WTFViz is a hilarious collection of visualizations done wrong. For the next activity, form groups of 3-4 people and go to the WTFVIZ website. Use the first 5 minutes to find 3 visualizations that you find particularly intriguing. Look for visualizations that are:

• Hilarious: find at least one visualization that is so wrong you can't stop laughing
• Tricky: find at least one visualization that is almost right and where it's hard to spot why it's wrong
• Boring: find a visualization that is not particularly exciting

In the following 5 minutes each group will present to the rest of the class its 3 visualizations together with their explanations for choosing them.

Instructor note: have each group name stand up and come out to present.

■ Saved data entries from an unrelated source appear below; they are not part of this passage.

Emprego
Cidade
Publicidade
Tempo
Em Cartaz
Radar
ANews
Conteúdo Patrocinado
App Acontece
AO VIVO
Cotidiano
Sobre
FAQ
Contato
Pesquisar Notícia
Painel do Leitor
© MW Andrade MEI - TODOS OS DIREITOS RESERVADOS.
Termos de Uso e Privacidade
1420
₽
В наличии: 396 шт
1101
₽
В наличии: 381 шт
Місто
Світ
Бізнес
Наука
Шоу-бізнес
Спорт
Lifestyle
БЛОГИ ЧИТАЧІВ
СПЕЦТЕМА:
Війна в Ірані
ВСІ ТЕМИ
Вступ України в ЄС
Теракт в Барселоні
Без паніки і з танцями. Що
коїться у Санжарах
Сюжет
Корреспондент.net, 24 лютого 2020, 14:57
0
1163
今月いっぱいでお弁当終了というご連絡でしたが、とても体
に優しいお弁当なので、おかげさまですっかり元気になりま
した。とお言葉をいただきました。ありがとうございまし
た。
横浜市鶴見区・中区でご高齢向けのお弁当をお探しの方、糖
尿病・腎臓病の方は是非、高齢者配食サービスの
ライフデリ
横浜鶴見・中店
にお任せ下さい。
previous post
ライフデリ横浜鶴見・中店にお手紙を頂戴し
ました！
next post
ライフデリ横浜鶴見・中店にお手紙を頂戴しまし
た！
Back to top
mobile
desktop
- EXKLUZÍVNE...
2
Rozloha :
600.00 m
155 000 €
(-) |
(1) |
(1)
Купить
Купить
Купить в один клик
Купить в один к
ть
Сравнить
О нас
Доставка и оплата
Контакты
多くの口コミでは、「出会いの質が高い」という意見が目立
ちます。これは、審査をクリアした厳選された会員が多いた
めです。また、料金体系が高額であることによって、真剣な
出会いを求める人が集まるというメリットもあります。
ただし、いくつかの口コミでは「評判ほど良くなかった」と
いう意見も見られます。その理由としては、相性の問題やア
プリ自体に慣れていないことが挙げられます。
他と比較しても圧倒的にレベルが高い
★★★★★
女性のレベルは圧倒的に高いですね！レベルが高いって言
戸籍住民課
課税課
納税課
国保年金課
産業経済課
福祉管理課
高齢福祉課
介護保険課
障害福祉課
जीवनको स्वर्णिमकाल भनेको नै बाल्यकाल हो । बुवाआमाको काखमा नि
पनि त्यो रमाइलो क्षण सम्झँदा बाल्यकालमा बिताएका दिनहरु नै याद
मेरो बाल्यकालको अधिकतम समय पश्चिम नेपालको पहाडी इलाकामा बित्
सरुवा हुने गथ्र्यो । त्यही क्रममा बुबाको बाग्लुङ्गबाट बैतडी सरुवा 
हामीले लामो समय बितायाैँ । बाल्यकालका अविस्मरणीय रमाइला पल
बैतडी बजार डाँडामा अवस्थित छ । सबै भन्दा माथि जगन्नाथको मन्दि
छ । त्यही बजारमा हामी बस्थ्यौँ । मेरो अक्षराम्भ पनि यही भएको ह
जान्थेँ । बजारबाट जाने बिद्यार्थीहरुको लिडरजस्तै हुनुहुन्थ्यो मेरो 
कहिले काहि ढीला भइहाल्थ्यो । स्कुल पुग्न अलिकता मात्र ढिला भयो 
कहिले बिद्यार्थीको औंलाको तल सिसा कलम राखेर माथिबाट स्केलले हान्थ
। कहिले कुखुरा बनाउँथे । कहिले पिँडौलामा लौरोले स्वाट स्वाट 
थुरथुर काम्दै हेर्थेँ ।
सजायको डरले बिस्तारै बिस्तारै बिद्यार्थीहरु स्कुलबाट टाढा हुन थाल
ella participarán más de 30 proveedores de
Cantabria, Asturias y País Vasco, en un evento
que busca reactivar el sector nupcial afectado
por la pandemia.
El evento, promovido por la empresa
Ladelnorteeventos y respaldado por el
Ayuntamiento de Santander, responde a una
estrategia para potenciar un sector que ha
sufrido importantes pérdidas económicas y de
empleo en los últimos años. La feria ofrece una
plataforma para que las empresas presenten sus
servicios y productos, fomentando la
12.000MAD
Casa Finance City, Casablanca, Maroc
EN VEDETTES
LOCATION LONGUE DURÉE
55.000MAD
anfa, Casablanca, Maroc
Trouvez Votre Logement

Have your laptop ready on wtfviz website so they can browse it there.

## Guided practice: Correct the Errors (10 min)

Back in your groups, discuss how to amend the error: work in your groups to either actually correct or break down the steps of what you would do to correct the problems identified in each of their 3 selections. How could you have presented the results in a more compelling and clearer way?

Communicate a few suggestions to the rest of the class.

Instructor note: Give them a few minutes to discuss and then a few minutes fow presenting their corrections to the class.

## Independent practice: Visualizing model results in Tableau (25 min)

Tableau is a very powerful and easy to use tool that allows us to create nice visualizations. In the assets folder are some of the results of the labs you've been conducting in the past week. See if you can reproduce the visualizations below.

In addition create at least one more visualization using the data you can find in the asset folder and share your attempts within your team of the previous activity.

## Conclusion (5 min)

In this class we learned how the stakeholders should always be central when considering which visualization to produce.

Check: What did you learn? Share the things you discovered today.

Telling a sound story is as important as building an effective model, and crafting a nice story requires time and attention to detail.

Check: how would you allocate the time in a data science project between the following phases:

• data collection and cleaning
• model building
• visualization

Answer: it depends, but 1. and 3. should take more time than 2. (although it's hardly ever the case).